Mir ist das neulich sichtbar geworden. Ich schaute auf meine Fensterbank, die sich etwa auf Augenhöhe befand, als ich auf der Couch saß und mir fiel ein Gegenstand auf, den ich zuerst nicht einordnen konnte. Ich grübelte nach, was ich denn darauf abgelegt hatte und nach einiger Zeit fiel mir ein, daß es sich nur um meine Schere handeln konnte – von der Schmalseite aus betrachtet. Aber aus dieser ungewohnten Perspektive wirkte sie einfach nur fremd und ich habe sie nicht auf Anhieb erkannt.
Die Fremde hat ja etwas Ambivalentes: Sie kann einerseits Sehnsuchtsort sein, aber die Fremde kann auch als bedrohlich wahrgenommen werden.

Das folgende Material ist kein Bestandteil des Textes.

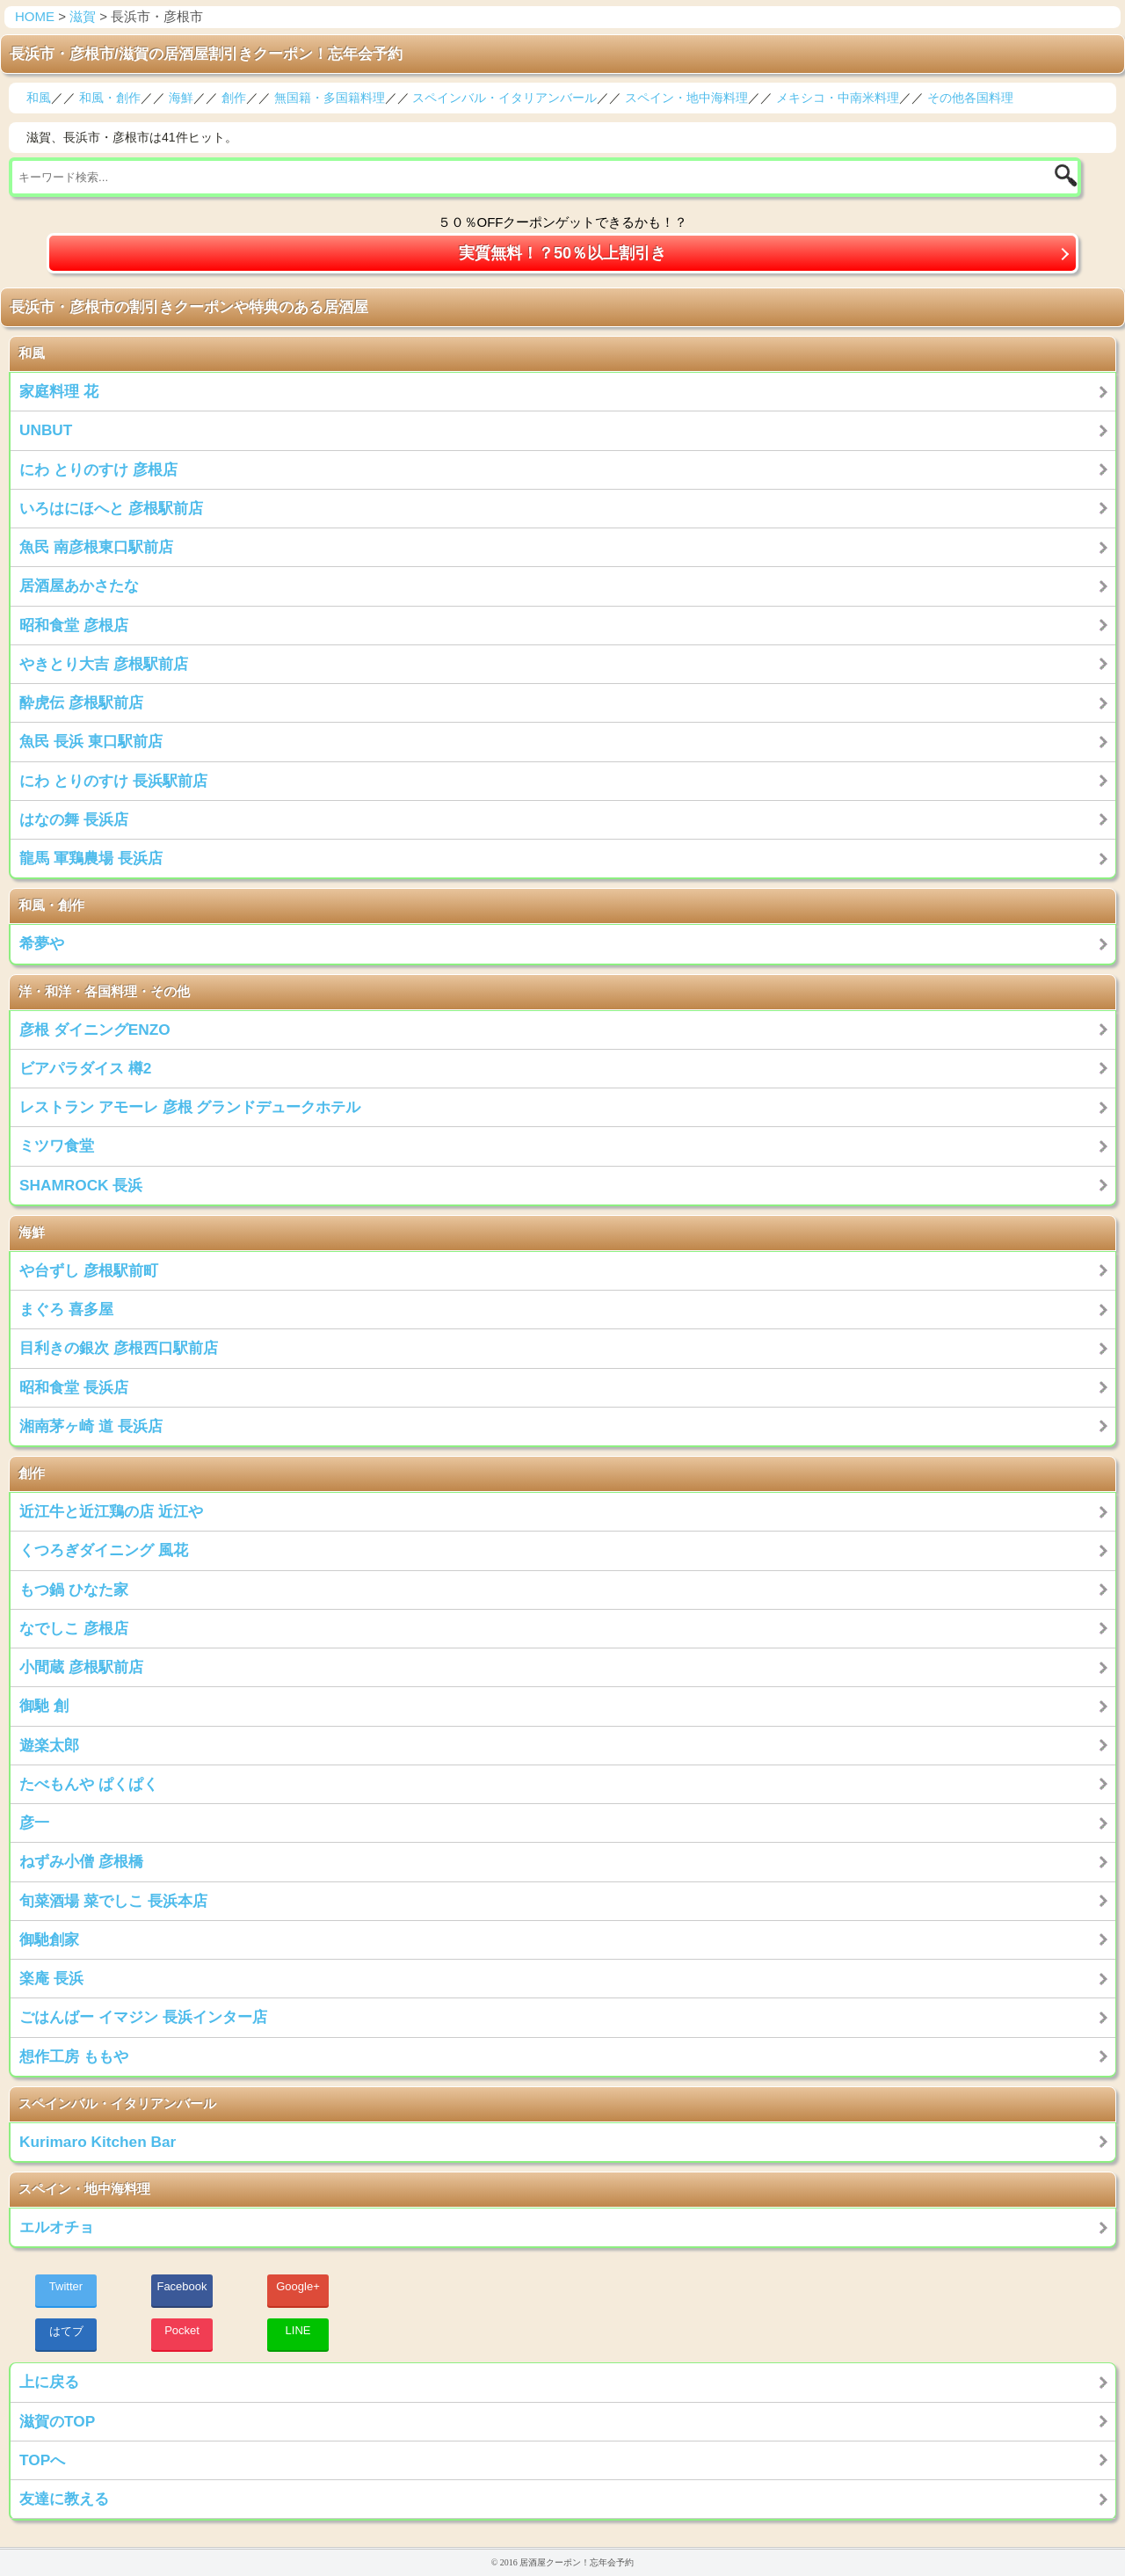  Describe the element at coordinates (97, 2141) in the screenshot. I see `Kurimaro Kitchen Bar` at that location.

Als exotisches Urlaubsparadies ist uns die Fremde beinahe vertraut. Ganz anders war die Situation für die Menschen, die in den 30er Jahren vor dem Nationalsozialismus fliehen mußten, um ihr Leben zu retten. Einen Satz verbinde ich sehr direkt mit dieser Situation: „Die Heimat ist Fremde geworden, aber die Fremde nicht Heimat.“
Wenn aber die Fremde in Form von Menschen zu uns kommt, kann dies als bedrohlich wahrgenommen werden. Ich kann das nur sehr bedingt verstehen, und als vor einigen Jahren in Sachsen-Anhalt die AfD auf Anhieb über 20% der Stimmen in der Landtagswahl errang, fand ich das sehr schockierend. Schließlich beträgt der Ausländeranteil an der Bevölkerung nur etwa 2%. Da sind mir diese Deutschen mindestens so fremd wie irgendein Ausländer.

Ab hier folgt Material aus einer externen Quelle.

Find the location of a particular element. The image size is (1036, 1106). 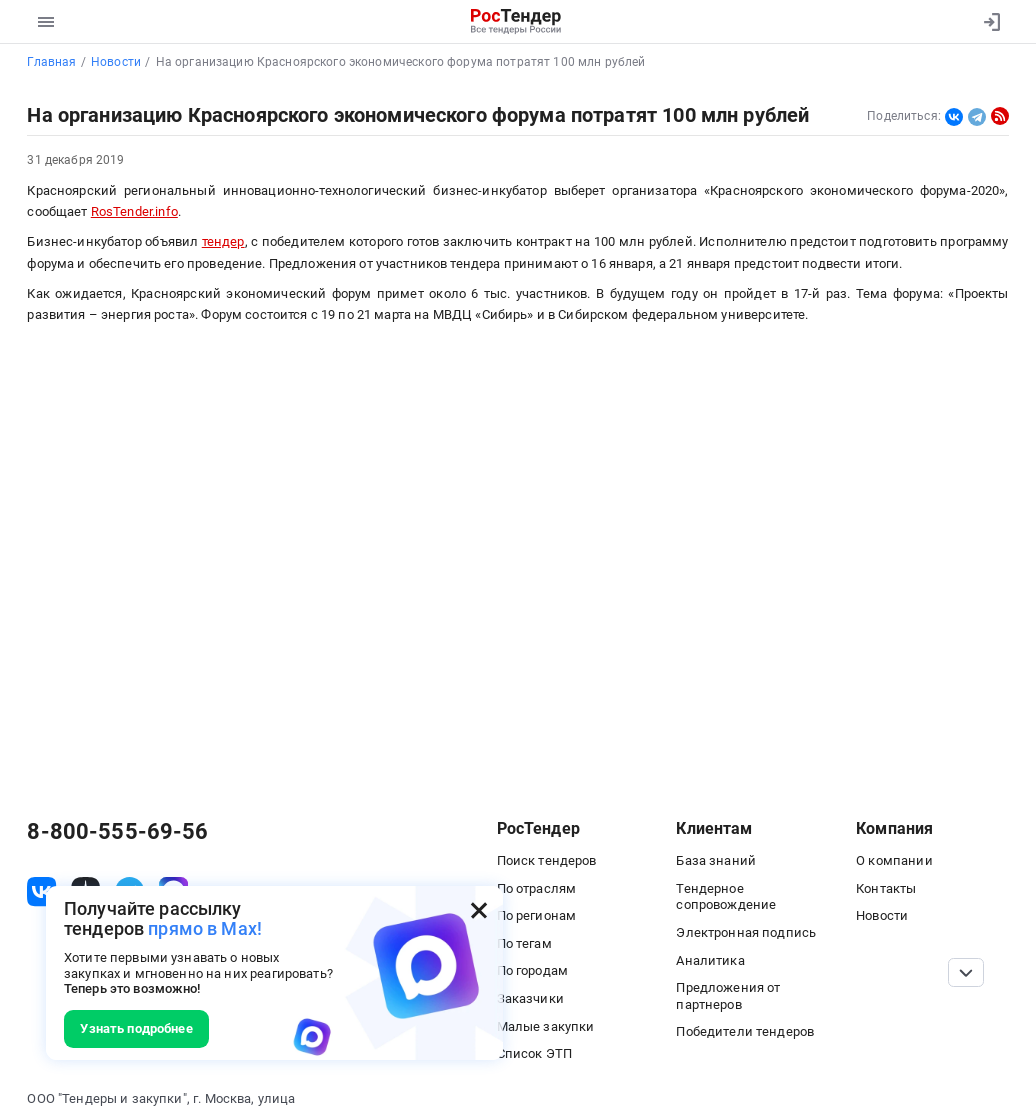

Ein weiterer Satz, der mir dazu einfällt, habe ich vor ewigen Zeiten als Grafitti gesehen: „Liebe Ausländer, laßt uns mit diesen Deutschen nicht allein.“ Das liest sich zwar ganz nett, verkennt aber, daß es in erster Linie eine Aufgabe der deutschen Gesellschaft ist, sich mit diesem Problem zu befassen. Das läßt sich nicht von einer Seite allein lösen, dazu muß von beiden Seiten der Wille dazu vorhanden sein. Probleme lassen sich nicht lösen, wenn man die Augen fest zukneift. Ich erinnere an die Aussage, Deutschland sei kein Einwanderungsland, obwohl die Zahl der Ausländer, die in Deutschland arbeiteten und lebten, schon zu der Zeit nicht unerheblich war. Dagegen stand dann die Haltung, die Herkunft aus dem Ausland sei schon quasi ein Gütesiegel. Ich halte es da mehr mit Wolf Biermannn: Gute Freunde hab ich überall gefunden, doch eines das ist sonnenklar: Nirgends mangelt es an Schweinehunden.

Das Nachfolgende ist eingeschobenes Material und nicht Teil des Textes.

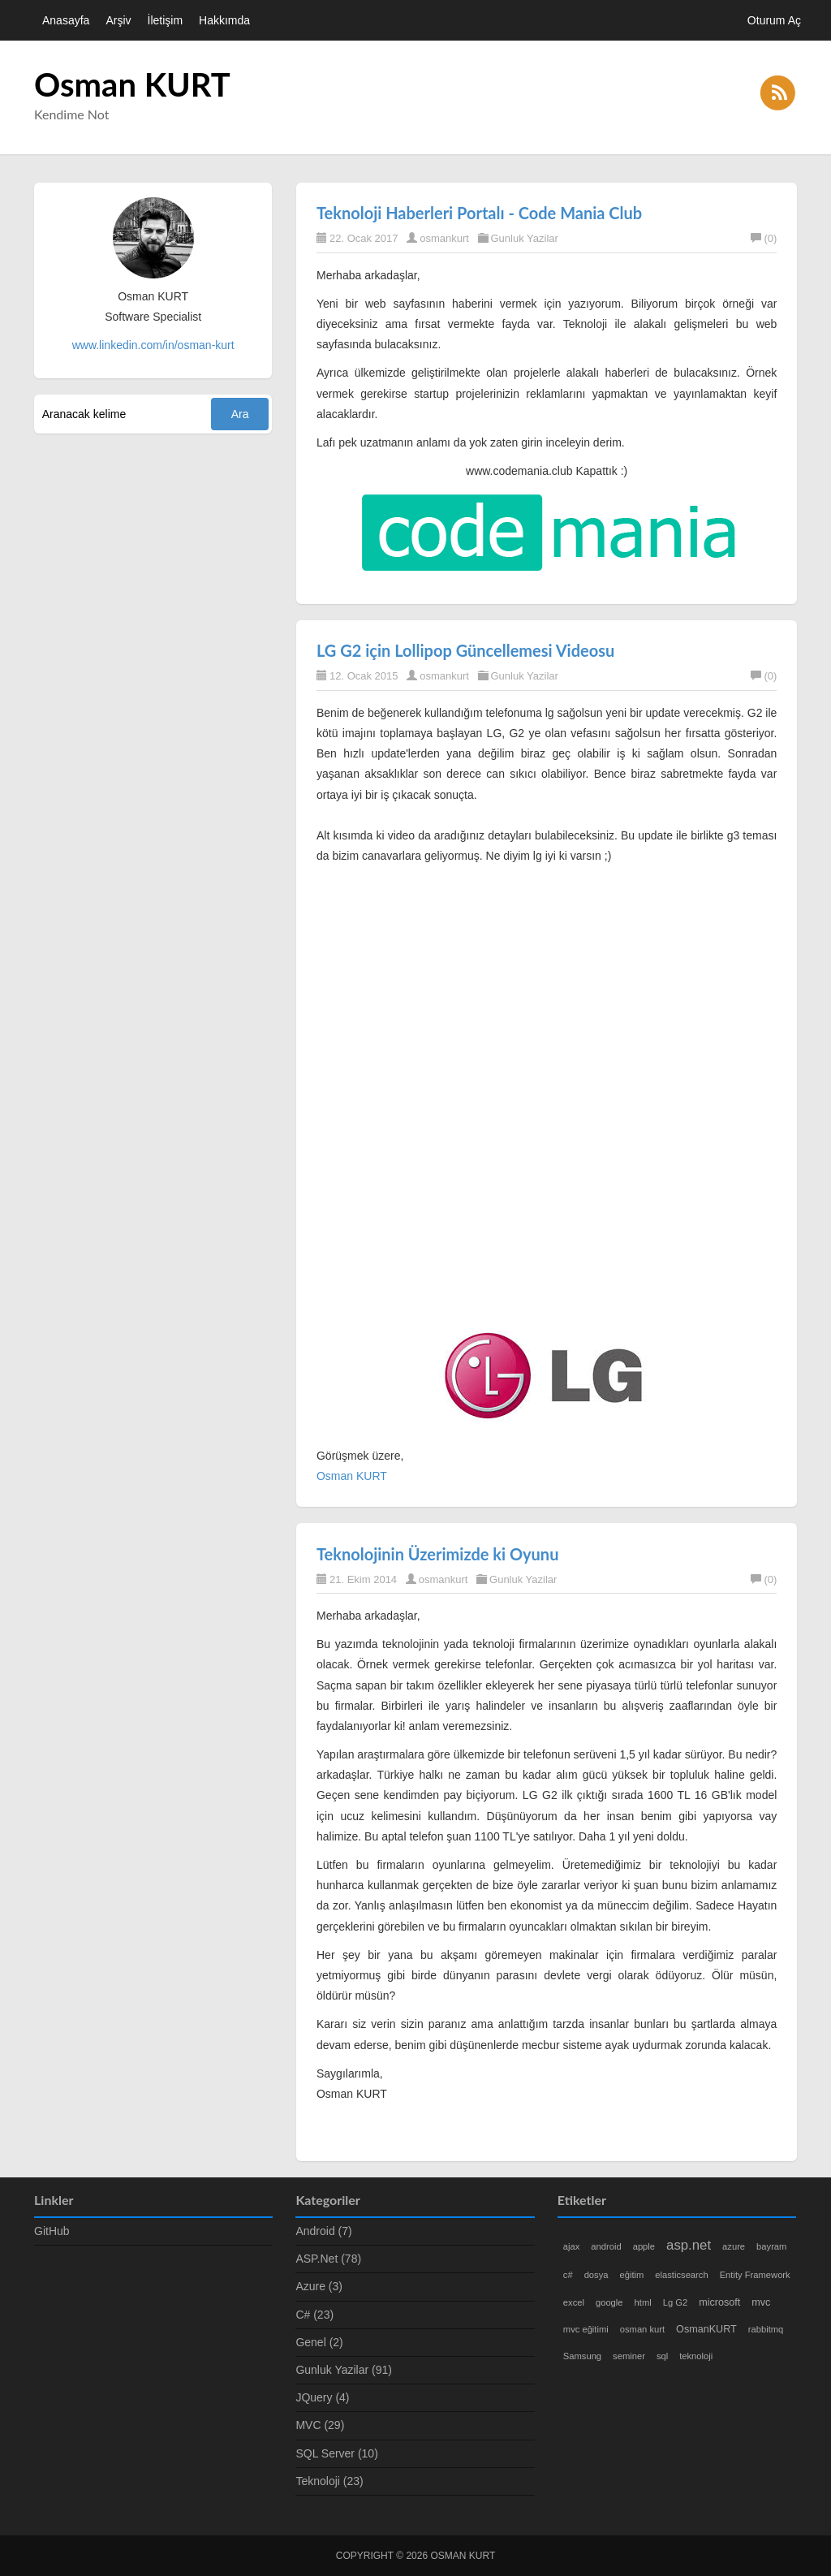 This screenshot has height=2576, width=831. Describe the element at coordinates (328, 2258) in the screenshot. I see `ASP.Net (78)` at that location.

Die Zuwanderung der sogenannten „Gastarbeiter“ war ja von beiden Seiten ein Experiment. Die deutsche Wirtschaft brauchte Arbeitskräfte, keine Zuwanderer und viele Ausländer betrachteten ihren Aufenthalt in Deutschland ebenfalls als eine befristete Angelegenheit. Beide Seiten haben sich gründlich geirrt. Wie Max Frisch es so treffend ausdrückte: Wir riefen Arbeitskräfte und es kamen Menschen.